From Ukraine village, new evidence on downing of flight MH17

Villagers in eastern Ukraine have told Reuters they saw a missile flying directly overhead just before Malaysian airliner MH17 was shot out of the sky on July 17 last year, providing the most detailed accounts to date that suggest it was fired from territory held by pro-Russian rebels. The accounts from four villagers of Chervonyi Zhovten, which was then, and is now, controlled by the rebels, are significant because they indicate the rocket was in the early stages of its flight path. That would mean it must have been launched from rebel ground nearby, challenging the suggestion of Moscow and the separatists that the plane was brought down by the Ukrainian military.

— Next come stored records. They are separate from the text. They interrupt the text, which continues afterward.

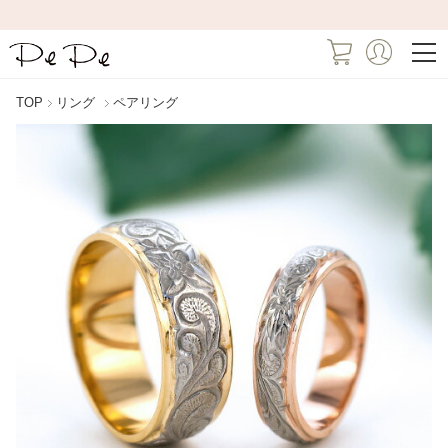
TOP
リング
ペアリング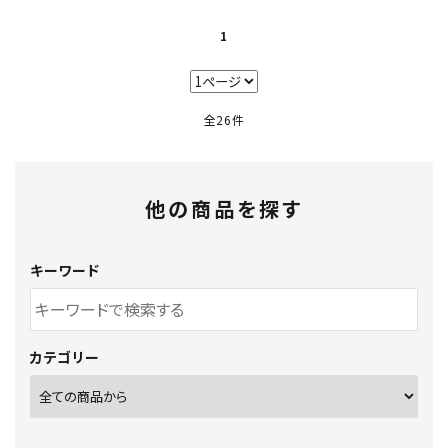
1
全26件
他の商品を探す
キーワード
カテゴリー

You can come up with whatever you want. The most that we, the rebels, were operating is the PZRK (shoulder-launched missile system). The ceiling for the PZRK is up to 4 km.

Pro-Russian rebel commander Andrei Purgin

Until now, videos, photographs and accounts from residents have pointed to a BUK battery being delivered to the rebel-held town of Snizhne, 7 km north of Chervonyi Zhovten, on July 17, and then driven away from the area some time later. Its precise location at the time the plane was shot down has never been confirmed. Now one of the villagers has told Reuters that a missile battery was positioned in a field near Chervonyi Zhovten on the day the Malaysia Airlines Boeing 777, en route from Amsterdam to Kuala Lumpur, crashed to earth. A former rebel fighter corroborated this. Ukraine’s defense ministry declined to comment for this story. A top rebel commander, Andrei Purgin, said the separatists did not have any weapon capable of downing a plane at cruise altitude.

I saw it was flying, flew right over me. I saw smoke in the sky, then I heard an explosion and I saw a huge blue (cloud of) smoke.

Villager Olga Krasilnikova, 30, said she saw a rocket, some time between 4 and 5 p.m.